Female Genital Cutting Threatens Youth Reproductive Health

  • A significant proportion of girls undergo FGC during early adolescence. In Egypt, for example, 43 percent of women circumcised had the procedure between ages 10 and 14.
  • Even if they have been cut as a young child, girls continue to suffer the physical and emotional consequences of the cutting into adolescence and beyond. In particular, the negative health effects of FGC manifest themselves as girls become sexually active and begin to bear children.
  • Young girls are more than just victims of FGC. Young women--and young men--are the next generation of decision makers within the family and community. Thus, they are a prime target for the educational campaigns that aim to eventually eradicate the practice.
  • In addition to being the targets of educational campaigns, young women and men also can be effective as advocates for eliminating the practice.

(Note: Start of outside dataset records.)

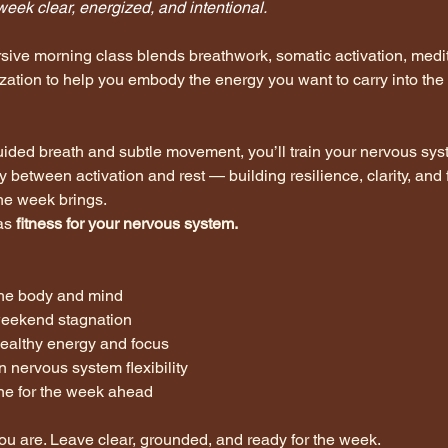
week clear, energized, and intentional.
sive morning class blends breathwork, somatic activation, medit
ization to help you embody the energy you want to carry into the
ided breath and subtle movement, you’ll train your nervous sys
y between activation and rest — building resilience, clarity, and 
he week brings.
as 
fitness for your nervous system.
he body and mind
weekend stagnation
healthy energy and focus
n nervous system flexibility
one for the week ahead
u are. Leave clear, grounded, and ready for the week.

Key Areas for Policy Action

FGC in general is an active area for policy making, with much of the attention focused on outlawing the practice through legislation. Although banning FGC would certainly have an impact on youth, there are several other key policy actions that specifically focus on young people. These include the following:

  • Recognize the youth dimension of the practice. For example, national action plans for abandonment of FGC should include specific references to young people.
  • Integrate FGC into existing Maternal and Child Health and Adolescent Health and Development policies. Countries need to ensure that existing policies that focus on youth also appropriately address FGC as a reproductive health issue.
  • Encourage a rights-based approach. A focus on the rights of children and young women not to undergo FGC may be more effective than an approach that focuses on the health consequences of the practice.
  • Modify and clarify operational guidelines for health workers. Such guidelines should recognize the medical problems FGC-affected adolescent girls may face when starting their sexual and reproductive lives.
  • Acknowledge the need for youth-focused educational campaigns. For instance, education sector policies should include appropriate policy language on FGC. This might encompass inclusion of FGC as a topic within comprehensive sexuality or life-skills education in the schools.
  • Recognize the youth role as advocates. Policy language should recognize the importance of involving young people in advocacy efforts to eliminate FGC.

The State of Policy-Making

A growing number of countries have taken action to outlaw FGC. However, very few youth-specific FGC policies exist. Experts recognize this as an important gap that countries need to address. Anti-FGC laws are important because without them, it is difficult to upscale interventions to the national level. Such laws and policies provide a positive environment for abandoning the practice. Experience has shown, however, that laws are not a panacea. FGC is deeply rooted in traditions of many communities. Merely outlawing it is unlikely to affect the practice.